As you might expect, a tax jihad of this magnitude, like all wars, drains the treasury. One credible estimate pegs the total value of these tax cuts to be on the order of $45 billion annually in foregone revenue. To put that figure into context, it’s about one third more than the annual cost of Old Age Security, the biggest and most expensive federal social program, and about two and a half times the size of the federal deficit. 

There are consequences to draining the national treasury:

Federal revenue has been reduced to its lowest level relative to the economy in two generations. As a result, Ottawa’s capacity to author significant new programs — to deal with issues like income inequality, rising health-care and post-secondary education costs, and an aging population — is neutered, especially when no political party is willing to make the case for substantially increased revenue and all are committed to balanced budgets. 

Harper has delivered on the central Conservative dogma -- taxes are evil. But what is even more disturbing is that the two main opposition parties have also bought into the anti-tax mania. Tax cutting began under Jean Chretien and Paul Martin.
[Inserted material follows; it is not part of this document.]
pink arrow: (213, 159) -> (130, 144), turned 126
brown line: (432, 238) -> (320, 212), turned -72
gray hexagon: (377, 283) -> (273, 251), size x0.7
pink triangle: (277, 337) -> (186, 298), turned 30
Now the NDP also touts the doctrine of minimum taxation:

The NDP argues for incremental revenue restoration through tweaks to corporate income tax rates and possible increased taxes on the highest income earners, both of which are largely symbolic and will do little to unwind the fiscal structure the Conservatives have put in place.  
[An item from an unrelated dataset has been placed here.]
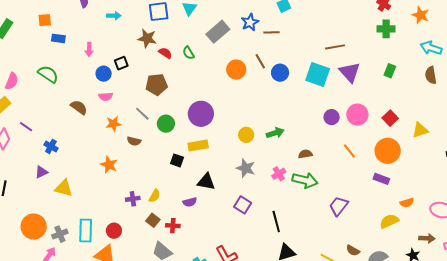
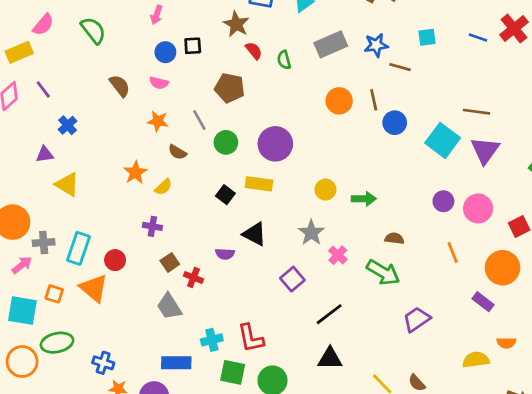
pink cross: (279, 174) -> (338, 255), moved, turned -32
yellow semicircle: (155, 196) -> (163, 187), moved
black line: (276, 222) -> (329, 314), turned 50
In other words, the three major parties have all had a hand in crippling government.


Lorne said...

Inculcating an aversion to tax increases for any reason seems to be the Harper cabal's greatest triumph, Owen, one that the article points out will not be countered by either Trudeau or Mulcair. But I can't help but think that with the right justifications, leadership and safeguards, many, many Canadians would respond positively to a return to progressive taxation.

Unfortunately, I have no idea where that leadership could come from.

Owen Gray said...

I agree, Lorne. Canadians understand that medicare depends on taxes. They treasure medicare -- whatever its flaws.
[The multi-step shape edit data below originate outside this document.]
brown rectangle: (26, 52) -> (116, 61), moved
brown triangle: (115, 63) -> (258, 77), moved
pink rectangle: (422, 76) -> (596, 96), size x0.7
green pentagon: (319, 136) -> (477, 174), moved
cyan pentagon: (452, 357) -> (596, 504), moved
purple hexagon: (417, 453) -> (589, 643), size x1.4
There is more support for taxes among Canadians than there is among their leaders.

The Mound of Sound said...

What better way to sap social cohesiveness than to defund government? Taking my cue from Bacevich I'm coming to think it's us, the country, versus them, the state. I don't think it matters much what label you slap on it - Conservative, Liberal or New Democrat - they're all corporatist and they're all petro-pols.

Sure Harper's the worst of this sorry lot but not by much. I've been writing for years that our anti-Harper crusade was an unhealthy distraction that prevented us from focusing on what we can and desperately need to change, our own political parties.

Owen Gray said...

As long as our political parties have to go -- cap in hand -- to the monied class, they are going to serve the interests of the wealthy, Mound.

Getting rid of public financing for elections -- meager as it was -- was one of the first things on Harper's agenda. His line was we couldn't afford it.

He knows that, if the people control the purse strings, he's yesterday's man.

e.a.f. said...

yes, it is always entertaining to hear about deficients when we know they came about by cutting taxes. people can complain about all the program cuts, the poverty, the lack of services to veterans, the lack of housing in the north, lack of you name it, we have a lack of it, except a lack of tax cuts. it costs money to live in a civilized society. At this rate we will begin to look like some third world countries which don't collect taxes. they also don't pay their teachers. Oh, how happy we all will be.

Owen Gray said...

It's sad, isn't it, e.a.f? For these folks, third world nations have become their economic icons.